Confederation of Canada, the federal union of former British colonies in North America, originally known as the Dominion of Canada but now called simply Canada. The Confederation began on July 1, 1867, with four provinces and a population of 3.4 million; it now includes ten provinces and three territories and has a population of almost 30,000,000.

II

Background

The British lands in the northern half of North America did not take part in the American Revolution, and in the 1860s they were still part of the British Empire. More than 95 percent of the population lived in five colonies between the Atlantic Ocean and Lake Superior. For most purposes they governed themselves through institutions modeled on the Parliament of Britain. However, the government of Britain provided military defense and conducted international relations for British North America, as the colonies were called.

The most important British possession in North America was the province of Canada, situated along the St. Lawrence River and the north side of the Great Lakes. Its population of 2.5 million was divided between French and British Canadians, and its administration was divided in a corresponding way. The French population was concentrated in the eastern section, known as Lower Canada or Canada East. There the laws, institutions, and prevalent language were French. In the western part (Upper Canada or Canada West), the laws and institutions were British, and the dominant language was English. Yet the two sections formed one province, with a single government and a single legislative assembly to represent both the French and the British.

III

Beginning of the Project

Governing the two Canadian peoples through a single legislature was difficult because there were important matters on which British and French Canadians had fundamentally different ideas. Education and church-state relations were major examples. Yet the economies of the two sections were so closely linked that they did not want to break up the union altogether. Federalism seemed to offer a solution to this dilemma. Under a federal system, both sections could have their own government responsible for those matters on which the French and British disagreed; a federal government could take charge of the areas in which they had common interests.



The work of transforming Canada into a federation began in 1864 at the initiative of George Brown, the leader of the Reform Party in Upper Canada. Brown persuaded the majority leader in Lower Canada, George-Étienne Cartier, and the leader of the Conservative Party in Upper Canada, John A. Macdonald, to work with him to achieve it.

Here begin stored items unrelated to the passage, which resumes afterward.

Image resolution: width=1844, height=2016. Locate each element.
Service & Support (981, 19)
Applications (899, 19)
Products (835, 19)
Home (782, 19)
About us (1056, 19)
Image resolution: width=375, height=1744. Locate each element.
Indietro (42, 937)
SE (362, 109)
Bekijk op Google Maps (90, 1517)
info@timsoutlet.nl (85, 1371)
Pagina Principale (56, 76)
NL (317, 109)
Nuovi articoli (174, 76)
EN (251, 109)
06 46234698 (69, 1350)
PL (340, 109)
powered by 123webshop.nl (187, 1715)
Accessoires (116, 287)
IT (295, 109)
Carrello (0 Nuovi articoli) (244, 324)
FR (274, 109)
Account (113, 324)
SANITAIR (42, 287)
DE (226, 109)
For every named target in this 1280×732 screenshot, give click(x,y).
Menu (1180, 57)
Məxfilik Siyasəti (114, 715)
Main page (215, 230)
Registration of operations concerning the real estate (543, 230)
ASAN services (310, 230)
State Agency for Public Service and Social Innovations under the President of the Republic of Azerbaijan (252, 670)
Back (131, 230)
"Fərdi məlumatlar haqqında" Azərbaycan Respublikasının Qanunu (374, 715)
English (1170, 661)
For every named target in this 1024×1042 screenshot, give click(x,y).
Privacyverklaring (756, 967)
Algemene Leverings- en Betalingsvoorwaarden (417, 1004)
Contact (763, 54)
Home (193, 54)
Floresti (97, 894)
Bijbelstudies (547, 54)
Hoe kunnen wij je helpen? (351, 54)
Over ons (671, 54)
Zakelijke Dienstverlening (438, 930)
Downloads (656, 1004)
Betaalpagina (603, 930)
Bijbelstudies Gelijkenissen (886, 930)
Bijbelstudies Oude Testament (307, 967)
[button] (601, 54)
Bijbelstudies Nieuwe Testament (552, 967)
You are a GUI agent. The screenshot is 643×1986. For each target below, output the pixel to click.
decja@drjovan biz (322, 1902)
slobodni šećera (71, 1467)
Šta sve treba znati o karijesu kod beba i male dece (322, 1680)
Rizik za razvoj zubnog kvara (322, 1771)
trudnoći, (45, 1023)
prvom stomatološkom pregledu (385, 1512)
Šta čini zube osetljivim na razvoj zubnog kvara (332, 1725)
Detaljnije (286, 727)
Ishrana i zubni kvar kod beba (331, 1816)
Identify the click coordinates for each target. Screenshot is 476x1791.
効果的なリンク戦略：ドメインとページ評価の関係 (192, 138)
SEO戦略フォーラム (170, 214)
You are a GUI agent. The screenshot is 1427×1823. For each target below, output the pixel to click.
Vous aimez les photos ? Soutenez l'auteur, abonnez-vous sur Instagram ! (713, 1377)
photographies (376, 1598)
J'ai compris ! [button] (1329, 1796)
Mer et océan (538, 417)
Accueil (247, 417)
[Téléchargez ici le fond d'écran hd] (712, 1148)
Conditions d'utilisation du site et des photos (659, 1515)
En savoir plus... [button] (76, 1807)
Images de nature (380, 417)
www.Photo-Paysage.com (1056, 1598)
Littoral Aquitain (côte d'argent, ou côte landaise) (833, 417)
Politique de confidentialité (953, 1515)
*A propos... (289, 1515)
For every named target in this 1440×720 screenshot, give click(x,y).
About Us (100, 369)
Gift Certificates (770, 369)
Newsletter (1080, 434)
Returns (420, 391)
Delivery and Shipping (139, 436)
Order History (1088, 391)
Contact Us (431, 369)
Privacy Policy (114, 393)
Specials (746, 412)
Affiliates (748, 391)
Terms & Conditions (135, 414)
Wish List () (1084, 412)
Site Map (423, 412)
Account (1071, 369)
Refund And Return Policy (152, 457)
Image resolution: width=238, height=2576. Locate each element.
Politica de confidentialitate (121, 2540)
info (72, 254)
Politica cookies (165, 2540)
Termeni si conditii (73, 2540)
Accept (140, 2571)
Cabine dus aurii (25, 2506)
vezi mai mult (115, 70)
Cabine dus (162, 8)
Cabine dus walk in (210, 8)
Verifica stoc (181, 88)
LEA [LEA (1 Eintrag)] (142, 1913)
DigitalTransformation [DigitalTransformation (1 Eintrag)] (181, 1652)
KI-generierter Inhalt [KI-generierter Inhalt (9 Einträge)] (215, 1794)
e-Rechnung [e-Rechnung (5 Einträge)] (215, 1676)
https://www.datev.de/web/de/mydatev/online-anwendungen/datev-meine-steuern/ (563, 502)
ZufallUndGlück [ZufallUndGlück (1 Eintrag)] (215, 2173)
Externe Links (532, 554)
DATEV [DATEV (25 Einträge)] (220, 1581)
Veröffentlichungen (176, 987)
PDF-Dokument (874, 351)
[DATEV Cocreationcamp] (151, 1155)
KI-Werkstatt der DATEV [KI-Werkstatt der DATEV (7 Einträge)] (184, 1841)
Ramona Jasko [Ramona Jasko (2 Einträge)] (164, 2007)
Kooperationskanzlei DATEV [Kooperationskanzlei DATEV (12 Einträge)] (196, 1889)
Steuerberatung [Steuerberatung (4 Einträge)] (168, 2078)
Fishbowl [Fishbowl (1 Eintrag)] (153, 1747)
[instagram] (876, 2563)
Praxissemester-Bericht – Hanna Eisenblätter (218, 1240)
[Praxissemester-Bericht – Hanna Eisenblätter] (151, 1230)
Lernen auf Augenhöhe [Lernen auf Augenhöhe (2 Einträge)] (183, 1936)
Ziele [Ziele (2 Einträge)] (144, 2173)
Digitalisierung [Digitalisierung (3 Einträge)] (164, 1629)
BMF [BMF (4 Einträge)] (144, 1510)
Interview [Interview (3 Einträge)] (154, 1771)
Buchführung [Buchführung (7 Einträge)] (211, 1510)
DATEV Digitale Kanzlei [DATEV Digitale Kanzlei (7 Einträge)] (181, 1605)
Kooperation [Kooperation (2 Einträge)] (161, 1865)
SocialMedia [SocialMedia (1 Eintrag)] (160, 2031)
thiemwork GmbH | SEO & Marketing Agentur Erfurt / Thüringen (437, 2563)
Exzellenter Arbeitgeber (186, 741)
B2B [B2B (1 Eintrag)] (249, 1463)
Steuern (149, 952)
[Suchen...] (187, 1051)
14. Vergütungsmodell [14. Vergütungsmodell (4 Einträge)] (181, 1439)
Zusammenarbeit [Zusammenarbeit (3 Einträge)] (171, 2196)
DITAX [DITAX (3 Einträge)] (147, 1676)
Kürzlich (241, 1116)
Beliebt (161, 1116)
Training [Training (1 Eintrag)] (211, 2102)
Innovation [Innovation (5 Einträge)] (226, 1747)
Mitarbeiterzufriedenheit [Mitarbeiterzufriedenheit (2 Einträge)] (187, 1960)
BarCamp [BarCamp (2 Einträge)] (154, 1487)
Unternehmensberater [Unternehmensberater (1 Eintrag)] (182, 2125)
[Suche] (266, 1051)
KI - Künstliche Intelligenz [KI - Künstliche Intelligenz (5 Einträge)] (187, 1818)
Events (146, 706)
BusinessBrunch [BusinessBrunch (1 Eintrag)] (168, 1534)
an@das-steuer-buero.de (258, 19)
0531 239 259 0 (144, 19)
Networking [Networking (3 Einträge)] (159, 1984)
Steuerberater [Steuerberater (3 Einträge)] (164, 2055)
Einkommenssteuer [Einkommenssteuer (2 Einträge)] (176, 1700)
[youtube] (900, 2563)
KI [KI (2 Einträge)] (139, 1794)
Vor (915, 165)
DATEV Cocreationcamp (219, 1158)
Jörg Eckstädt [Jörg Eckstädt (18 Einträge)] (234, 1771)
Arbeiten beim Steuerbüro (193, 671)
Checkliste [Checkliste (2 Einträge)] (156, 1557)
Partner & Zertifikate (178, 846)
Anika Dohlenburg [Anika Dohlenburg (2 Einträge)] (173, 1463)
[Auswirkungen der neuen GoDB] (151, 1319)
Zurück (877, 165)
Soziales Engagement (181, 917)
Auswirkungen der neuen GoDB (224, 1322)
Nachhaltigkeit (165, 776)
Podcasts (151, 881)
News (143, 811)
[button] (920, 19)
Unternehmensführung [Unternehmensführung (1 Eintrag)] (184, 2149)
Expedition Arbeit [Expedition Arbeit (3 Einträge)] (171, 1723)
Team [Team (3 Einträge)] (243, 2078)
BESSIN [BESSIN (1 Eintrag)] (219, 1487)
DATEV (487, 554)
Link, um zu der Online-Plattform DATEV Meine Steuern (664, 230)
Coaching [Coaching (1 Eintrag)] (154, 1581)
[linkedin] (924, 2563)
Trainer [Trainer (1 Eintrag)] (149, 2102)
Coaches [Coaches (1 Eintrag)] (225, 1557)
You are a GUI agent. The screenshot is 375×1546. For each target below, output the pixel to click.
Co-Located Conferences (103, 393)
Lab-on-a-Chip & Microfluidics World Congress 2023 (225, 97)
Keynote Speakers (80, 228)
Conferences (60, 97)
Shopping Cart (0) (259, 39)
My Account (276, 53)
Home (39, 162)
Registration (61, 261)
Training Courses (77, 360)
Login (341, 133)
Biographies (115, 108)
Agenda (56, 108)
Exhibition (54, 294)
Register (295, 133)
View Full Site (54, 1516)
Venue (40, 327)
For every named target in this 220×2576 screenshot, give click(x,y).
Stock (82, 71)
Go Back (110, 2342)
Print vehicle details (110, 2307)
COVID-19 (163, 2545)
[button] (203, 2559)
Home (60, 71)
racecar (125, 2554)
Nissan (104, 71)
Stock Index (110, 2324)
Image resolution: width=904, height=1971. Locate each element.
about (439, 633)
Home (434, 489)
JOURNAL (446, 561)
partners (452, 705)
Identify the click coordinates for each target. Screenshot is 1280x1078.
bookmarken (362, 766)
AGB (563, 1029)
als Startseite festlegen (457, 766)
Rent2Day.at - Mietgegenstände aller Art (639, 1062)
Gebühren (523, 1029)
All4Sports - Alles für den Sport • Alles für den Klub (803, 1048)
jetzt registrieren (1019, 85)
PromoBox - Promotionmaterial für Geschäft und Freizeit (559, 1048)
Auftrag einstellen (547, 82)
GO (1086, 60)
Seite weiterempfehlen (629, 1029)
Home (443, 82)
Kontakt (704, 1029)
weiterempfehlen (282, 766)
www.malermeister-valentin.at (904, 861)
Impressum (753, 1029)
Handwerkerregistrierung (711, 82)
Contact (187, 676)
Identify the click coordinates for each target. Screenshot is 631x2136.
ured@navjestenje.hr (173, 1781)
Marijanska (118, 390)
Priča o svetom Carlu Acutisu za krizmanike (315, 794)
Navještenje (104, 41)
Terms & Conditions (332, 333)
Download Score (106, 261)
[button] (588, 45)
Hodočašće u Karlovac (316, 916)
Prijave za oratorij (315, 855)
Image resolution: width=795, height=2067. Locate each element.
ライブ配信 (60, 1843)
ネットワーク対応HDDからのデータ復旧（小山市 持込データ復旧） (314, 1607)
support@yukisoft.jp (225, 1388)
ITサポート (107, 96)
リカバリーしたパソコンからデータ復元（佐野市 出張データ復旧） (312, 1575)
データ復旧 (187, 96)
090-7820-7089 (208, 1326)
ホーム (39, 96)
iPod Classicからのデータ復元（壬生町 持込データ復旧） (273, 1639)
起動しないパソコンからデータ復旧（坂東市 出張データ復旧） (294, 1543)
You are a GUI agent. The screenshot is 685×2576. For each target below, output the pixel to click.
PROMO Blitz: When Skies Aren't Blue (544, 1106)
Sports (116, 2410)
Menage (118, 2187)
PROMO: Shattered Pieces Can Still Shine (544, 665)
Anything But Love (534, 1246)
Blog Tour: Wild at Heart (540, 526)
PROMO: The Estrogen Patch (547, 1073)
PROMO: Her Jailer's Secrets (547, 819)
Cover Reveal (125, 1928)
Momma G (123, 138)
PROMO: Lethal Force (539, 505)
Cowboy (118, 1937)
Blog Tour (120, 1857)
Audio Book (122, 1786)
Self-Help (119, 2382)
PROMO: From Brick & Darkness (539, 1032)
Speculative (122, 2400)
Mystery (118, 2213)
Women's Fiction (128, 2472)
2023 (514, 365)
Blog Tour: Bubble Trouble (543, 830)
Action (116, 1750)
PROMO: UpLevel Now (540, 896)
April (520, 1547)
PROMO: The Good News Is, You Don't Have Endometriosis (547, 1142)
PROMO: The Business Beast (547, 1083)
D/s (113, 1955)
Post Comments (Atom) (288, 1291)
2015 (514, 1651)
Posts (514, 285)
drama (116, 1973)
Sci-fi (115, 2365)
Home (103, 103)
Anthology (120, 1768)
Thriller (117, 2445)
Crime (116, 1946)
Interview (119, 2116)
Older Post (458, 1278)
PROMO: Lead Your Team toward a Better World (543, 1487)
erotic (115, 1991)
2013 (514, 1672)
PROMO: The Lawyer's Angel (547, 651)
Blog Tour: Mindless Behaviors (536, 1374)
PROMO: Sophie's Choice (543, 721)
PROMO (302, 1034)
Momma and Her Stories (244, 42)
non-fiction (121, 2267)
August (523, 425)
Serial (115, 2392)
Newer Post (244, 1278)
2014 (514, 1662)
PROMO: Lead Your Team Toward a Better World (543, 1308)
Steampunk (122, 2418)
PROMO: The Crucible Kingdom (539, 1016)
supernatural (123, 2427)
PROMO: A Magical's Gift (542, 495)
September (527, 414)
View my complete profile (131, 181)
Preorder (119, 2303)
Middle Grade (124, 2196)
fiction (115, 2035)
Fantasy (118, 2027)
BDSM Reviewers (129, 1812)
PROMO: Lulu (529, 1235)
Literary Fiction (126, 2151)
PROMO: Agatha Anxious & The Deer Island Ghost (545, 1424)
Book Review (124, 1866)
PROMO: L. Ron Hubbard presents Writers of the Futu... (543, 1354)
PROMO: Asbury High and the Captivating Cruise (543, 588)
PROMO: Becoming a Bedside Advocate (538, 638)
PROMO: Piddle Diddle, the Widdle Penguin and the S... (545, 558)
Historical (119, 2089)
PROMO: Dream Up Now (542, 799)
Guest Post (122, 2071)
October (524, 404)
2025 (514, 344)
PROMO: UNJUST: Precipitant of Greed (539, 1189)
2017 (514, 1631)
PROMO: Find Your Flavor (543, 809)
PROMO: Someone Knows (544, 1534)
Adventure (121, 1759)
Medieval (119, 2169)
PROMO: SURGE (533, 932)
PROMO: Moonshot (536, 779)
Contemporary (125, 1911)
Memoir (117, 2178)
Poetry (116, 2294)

Cartier and Macdonald, however, wanted the new federation to include not just Canada, but other colonies in British North America as well. They hoped, no doubt, that including the Atlantic region—the colonies of Newfoundland, New Brunswick, Nova Scotia, and Prince Edward Island—would weaken the influence of the Reform Party, whose strength was in Upper Canada. But they had economic and military reasons as well.

A

Economic Incentives

If the four Atlantic colonies were included, it would be easier to build railroads and develop economic relations between them and Canada. That seemed particularly important in the mid-1860s because all these colonies were about to lose markets for their products in the United States. In 1865 the U.S. government had announced that it would cancel a treaty that had provided for limited free trade with British North America. In addition, cancellation would increase the costs of shipping goods by way of U.S. ports to Canada’s other major market, Britain. Canadian businesses therefore wanted a railroad that would carry their products to the Atlantic colonies, giving them access to a seaport in British North American territory.

These considerations were certainly important to Cartier. He was the lawyer for Canada’s largest railroad company and represented the city of Montréal in the legislative assembly. That city was already the center of Canada’s railroad system, and its budding industries hoped to benefit from that position to conquer new markets.